Because the choice of basal taxa can strongly influence the biogeographic reconstruction of the target taxa in such analyses, the outgroups (Dugbe virus and Rift Valley fever virus) were not included in the analyses. As shown in Figure 3, the common ancestor of all hantaviruses likely emerged in Eurasia rather than Africa (ML support, 87%). Moreover, the analyses suggested that the ancestral hosts of hantaviruses may have been members of the Soricomorpha, rather than Rodentia (ML support, 56%). However, genomic analyses of many more soricomorph-borne hantaviruses, and studies in search of hantaviruses in other potential reservoir hosts, especially insectivorous bats (Order Chiroptera), are necessary to validate these tentative conclusions.

Figure 3
figure 3

Phylogenetic distribution and reconstruction. Phylogenetic distribution and reconstruction of ancestral states for (A) the biogeographic origin (America, Eurasia or Africa) and (B) the host (Soricomorpha or Rodentia) of hantaviruses using Mesquite 2.74 (with a representation of ML supports for each state and node, and ML support [in bold] for the basal nodes). Bayesian posterior probabilities from BEAST are shown for each node in (A).

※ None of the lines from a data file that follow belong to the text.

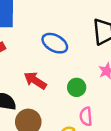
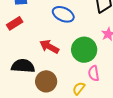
green circle: (77, 87) -> (84, 50), size x1.6

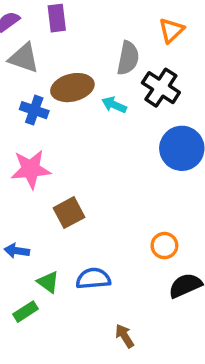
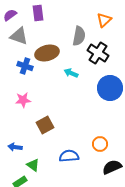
cyan arrow: (114, 105) -> (71, 73), moved
pink star: (31, 169) -> (23, 100), size x0.7
blue semicircle: (93, 279) -> (69, 156), moved

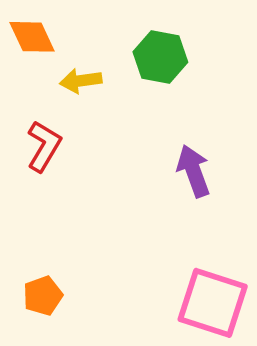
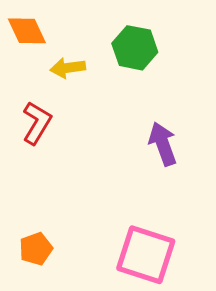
pink square: (213, 303) -> (146, 255), moved

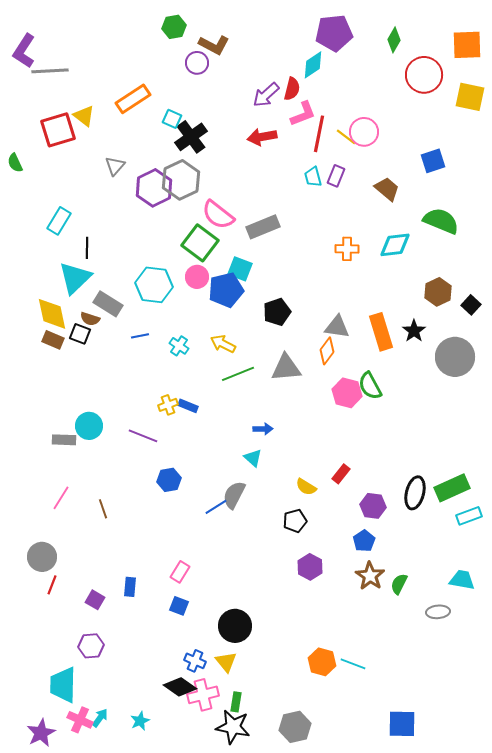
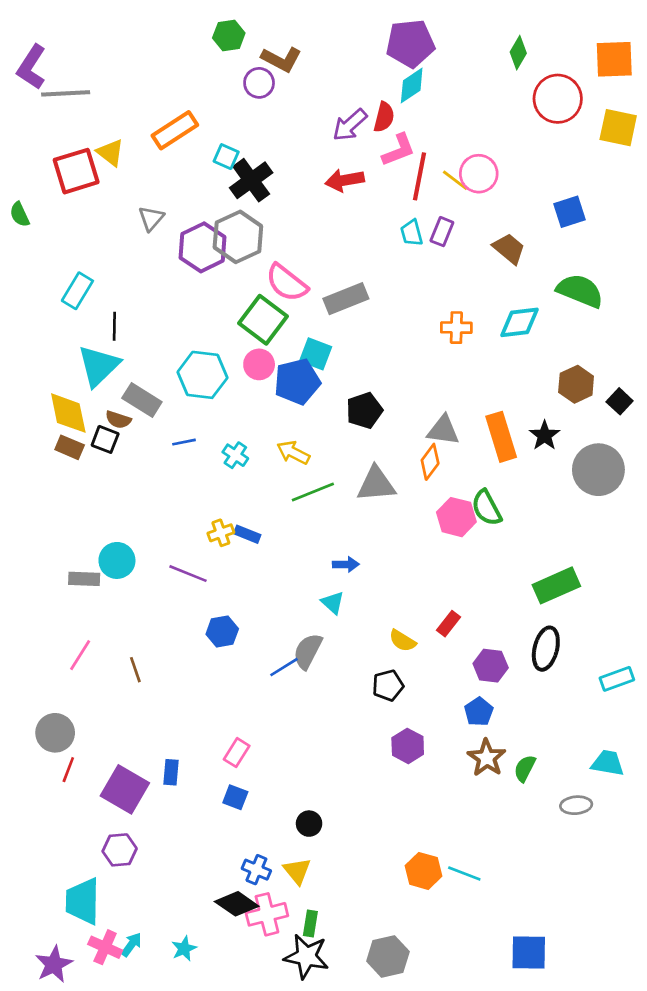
purple pentagon: (334, 33) -> (410, 43), moved
green rectangle: (452, 488) -> (556, 585), moved
purple square: (95, 600) -> (125, 789), size x1.8
black circle: (235, 626) -> (309, 824), size x0.6

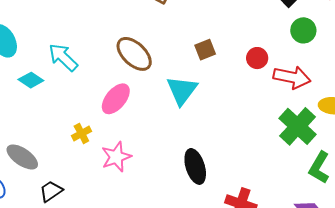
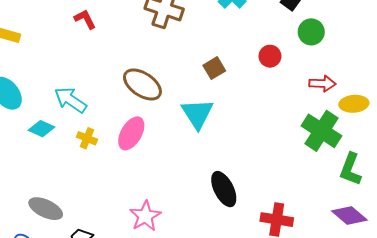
red circle: (257, 58) -> (270, 56), moved
red arrow: (292, 77) -> (322, 84), moved, size x0.7
yellow cross: (81, 133) -> (87, 138), moved, turned -30
pink star: (116, 157) -> (145, 216), moved

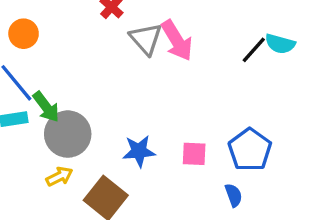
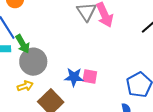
pink square: (194, 154) -> (90, 77), moved

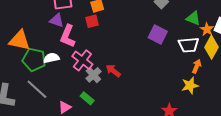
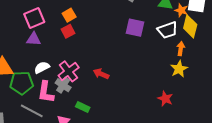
pink L-shape: (68, 36) -> (46, 92), moved
white semicircle: (51, 58) -> (42, 67), moved
pink cross: (82, 60) -> (69, 71), turned 30
gray cross: (93, 75) -> (63, 85), moved

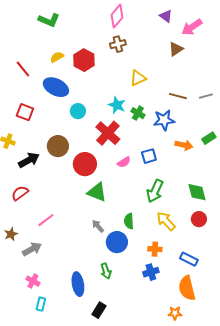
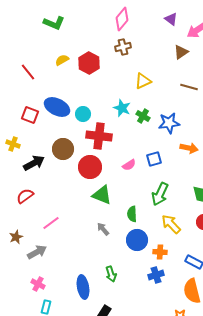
blue ellipse: (56, 87) -> (57, 107), moved
brown line: (178, 96) -> (189, 87), moved
red cross: (108, 133) -> (99, 136), moved, turned -35
green semicircle: (129, 221) -> (132, 214), moved
blue circle: (117, 242) -> (137, 240), moved

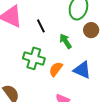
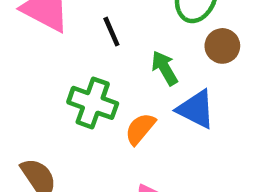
blue triangle: (82, 70) -> (196, 109), moved

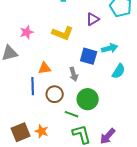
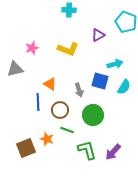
blue square: (89, 56) -> (100, 81), moved
orange triangle: (45, 68) -> (50, 84), turned 40
green line: (72, 114) -> (67, 130), moved
orange star: (42, 131) -> (47, 139), moved

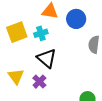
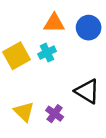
black triangle: (47, 58) -> (87, 91), moved

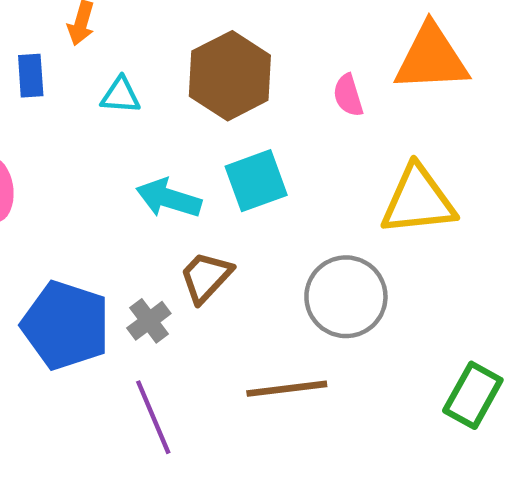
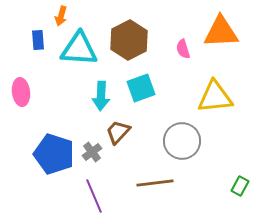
cyan triangle: (120, 95) -> (79, 49), size x2.0
cyan arrow: (169, 198) -> (101, 96), turned -104
green rectangle: (473, 395) -> (240, 186), size x0.7

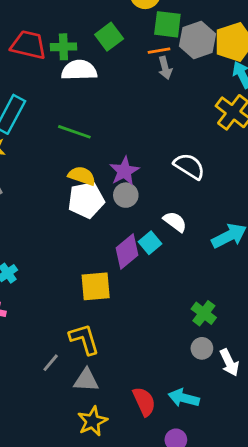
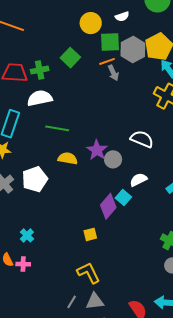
white semicircle: (79, 70) -> (40, 98), moved
gray circle: (126, 195) -> (113, 159), moved
white pentagon: (86, 200) -> (35, 179), moved
white semicircle: (175, 222) -> (138, 180), turned -54
yellow square: (96, 286) -> (90, 234), size x0.6
gray line: (51, 363) -> (72, 302), moved

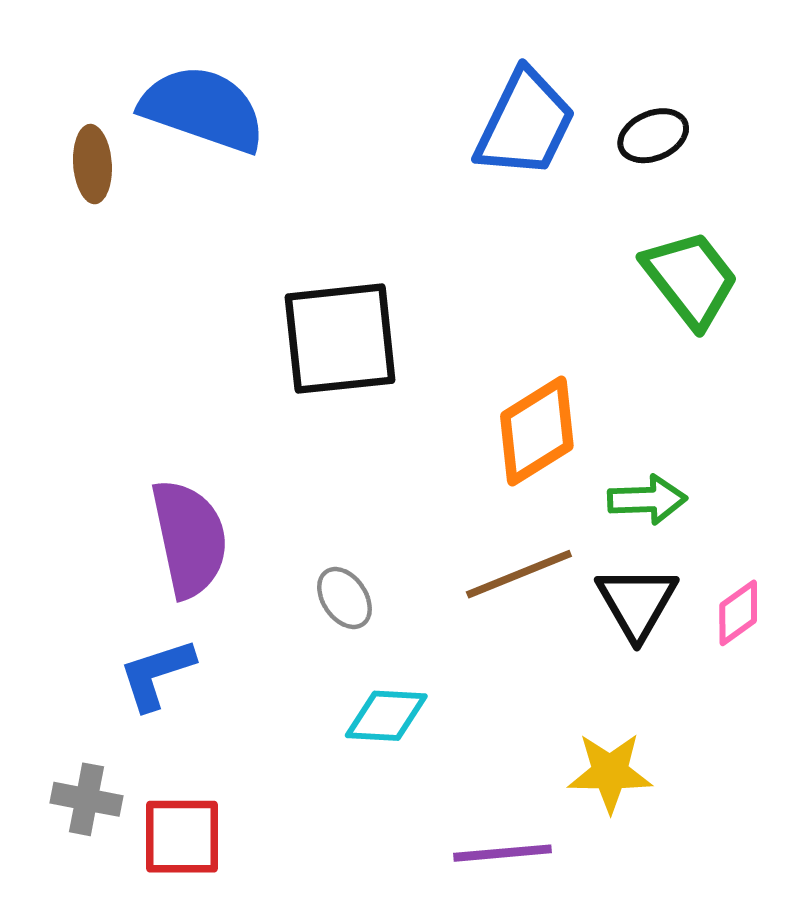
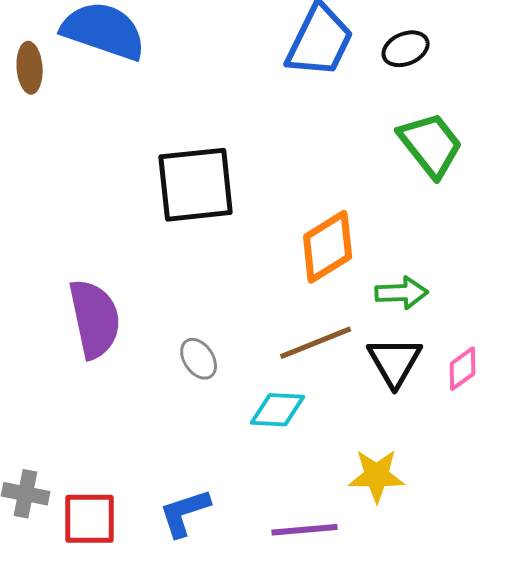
blue L-shape: (157, 674) -> (185, 513), moved
cyan diamond: (386, 716) -> (278, 410), moved

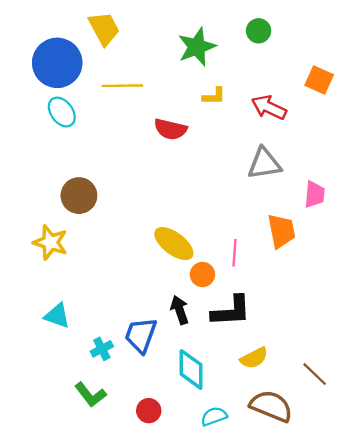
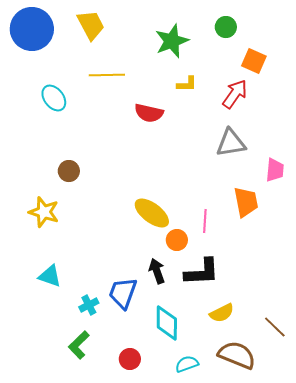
blue circle: (57, 63) -> (32, 29), moved
orange square: (319, 80) -> (254, 61), moved
red arrow: (269, 107) -> (235, 94), turned 100
brown circle: (79, 196) -> (69, 171), size x0.7
green L-shape: (90, 395) -> (79, 345), turned 84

Biogeographic reconstruction, based on fossil records and assuming equally probable exchanges between continents in both directions, suggests that the Family Soricidae originated in Eurasia [33]. And based on karyologic, paleontologic and molecular genetic data, a Palaearctic-Oriental origin has been proposed for the genus Crocidura, dating to the Upper Miocene (6.8 million years before present) [34]. Moreover, in-depth analysis of 3,560-base pairs of mitochondrial and nuclear DNA of crocidurine shrews from across Eurasia and Africa, reveals that shrews belonging to the genus Crocidura segregate into an Afrotropical clade, an Asian clade and an Old World clade, which includes Afrotropical, East Palaearctic-Oriental and West Palaearctic species [34]. Crocidura obscurior groups into the Old World clade, while Crocidura theresae, as well as Crocidura buettikoferi, Crocidura jouvenetae and Crocidura olivieri, group in the Afrotropical clade, and Crocidura lasiura in the Asian clade.

Apart from Côte d'Ivoire, the West African pygmy shrew is found in subtropical or tropical moist lowland forests in Ghana, Guinea, Liberia, Sierra Leone and possibly Nigeria. A similar West African distribution is noted for Crocidura buettikoferi and Crocidura jouvenetae, while Crocidura olivieri is far more widespread, from west to east across sub-Saharan Africa [41]. Although previous ecological studies had indicated that Crocidura theresae, the presumed reservoir of TGNV, is widespread and abundant in Côte d'Ivoire [42, 43], this crocidurine shrew species was not captured during any of our multiple trapping expeditions. As such, we were unable to confirm the presence of TGNV in the Therese's shrew or to analyze the genetic diversity and phylogeography of TGNV.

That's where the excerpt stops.